Personal information
- Born: August 16, 1996 (age 29) Hope Mills, North Carolina, U.S.
- Listed height: 6 ft 0 in (1.83 m)
- Listed weight: 226 lb (103 kg)

Career information
- High school: South View (Hope Mills, North Carolina)
- College: Old Dominion
- NFL draft: 2019: undrafted

Career history
- Los Angeles Chargers (2019)*; Denver Broncos (2020); Arlington Renegades (2023)*; Houston Roughnecks (2023); Southwest Kansas Storm (2024); Arlington Renegades (2024);
- * Offseason and/or practice squad member only
- Stats at Pro Football Reference

= Jeremy Cox =

American football player (born 1996)

Jeremy Cox (born August 16, 1996) is an American former football running back. He played college football at Old Dominion.

==College career==
Cox was a member of the Old Dominion Monarchs for four seasons. He finished his collegiate career second in school history with 2,175 rushing yards and fourth with 23 rushing touchdowns on 451 carries and also caught 75 passes for 532 yards and one touchdown.

==Professional career==

Pre-draft measurables
| Height | Weight | Arm length | Hand span | 40-yard dash | 10-yard split | 20-yard split | 20-yard shuttle | Three-cone drill | Vertical jump | Broad jump | Bench press |
| 5 ft 11+5⁄8 in (1.82 m) | 223 lb (101 kg) | 31 in (0.79 m) | 9+1⁄2 in (0.24 m) | 4.42 s | 1.62 s | 2.59 s | 4.19 s | 6.90 s | 39.0 in (0.99 m) | 10 ft 7 in (3.23 m) | 25 reps |
All values from Pro Day

===Los Angeles Chargers===
Cox was signed by the Los Angeles Chargers as an undrafted free agent on April 28, 2019. He was waived on August 31, 2019, during final roster cuts.

===Denver Broncos===
Cox was signed to a reserve/futures contract by the Denver Broncos on February 17, 2020. He was waived on September 5, 2020, during final roster cuts and was re-signed to the team's practice squad the following day. Cox was elevated to the active roster and made his NFL debut on October 18, 2020, in an 18–12 win over the New England Patriots before being reverted to the practice squad the following day. He was elevated to the active roster for the team's week 7 game against the Kansas City Chiefs, and reverted to the practice squad again after the game. He was promoted to the active roster on October 31, 2020. Cox was waived on December 11, 2020, and re-signed to the practice squad four days later. On January 4, 2021, Cox signed a reserve/futures contract with the Broncos. He was waived on May 4, 2021.

===Arlington Renegades===
Cox was assigned to the Arlington Renegades of the XFL on January 6, 2023. He was released during final roster cuts.
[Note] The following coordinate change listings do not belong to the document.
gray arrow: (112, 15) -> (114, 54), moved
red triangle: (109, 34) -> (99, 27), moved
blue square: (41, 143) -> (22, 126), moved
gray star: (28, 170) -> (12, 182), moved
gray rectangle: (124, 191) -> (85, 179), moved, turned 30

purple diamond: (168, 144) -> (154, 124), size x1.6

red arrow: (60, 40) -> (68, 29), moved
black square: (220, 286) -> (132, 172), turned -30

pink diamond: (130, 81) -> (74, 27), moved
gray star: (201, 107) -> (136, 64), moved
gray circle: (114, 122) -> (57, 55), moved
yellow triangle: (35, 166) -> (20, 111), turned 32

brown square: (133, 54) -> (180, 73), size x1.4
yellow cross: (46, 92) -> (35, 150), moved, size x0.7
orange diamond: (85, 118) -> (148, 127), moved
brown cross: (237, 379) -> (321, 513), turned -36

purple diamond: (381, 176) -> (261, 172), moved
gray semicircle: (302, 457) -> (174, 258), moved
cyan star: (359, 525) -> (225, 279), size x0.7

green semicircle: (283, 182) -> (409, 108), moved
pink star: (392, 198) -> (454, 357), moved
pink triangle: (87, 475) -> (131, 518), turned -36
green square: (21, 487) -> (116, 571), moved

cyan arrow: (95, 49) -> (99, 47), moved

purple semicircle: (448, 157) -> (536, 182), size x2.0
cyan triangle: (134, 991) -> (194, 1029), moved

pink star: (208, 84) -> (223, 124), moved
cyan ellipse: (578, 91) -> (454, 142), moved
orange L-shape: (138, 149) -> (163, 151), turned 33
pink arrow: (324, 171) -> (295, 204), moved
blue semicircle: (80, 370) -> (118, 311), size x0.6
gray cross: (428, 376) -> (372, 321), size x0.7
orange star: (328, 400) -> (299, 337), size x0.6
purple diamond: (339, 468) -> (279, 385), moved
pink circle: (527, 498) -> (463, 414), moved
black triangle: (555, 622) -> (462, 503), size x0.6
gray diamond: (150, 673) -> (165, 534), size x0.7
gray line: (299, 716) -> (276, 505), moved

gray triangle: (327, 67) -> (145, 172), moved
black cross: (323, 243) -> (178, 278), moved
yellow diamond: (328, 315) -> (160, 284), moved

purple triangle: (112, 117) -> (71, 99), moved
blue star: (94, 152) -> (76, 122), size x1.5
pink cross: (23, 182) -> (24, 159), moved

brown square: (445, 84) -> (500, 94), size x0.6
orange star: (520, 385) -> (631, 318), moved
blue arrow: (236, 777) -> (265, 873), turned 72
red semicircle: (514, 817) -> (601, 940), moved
=== Houston Roughnecks ===
On April 12, 2023, Cox was signed by the Houston Roughnecks of the XFL. The Roughnecks brand was transferred to the Houston Gamblers when the XFL and USFL merged to create the United Football League (UFL).

=== Arlington Renegades (second stint) ===
On May 22, 2024, Cox signed with the Renegades.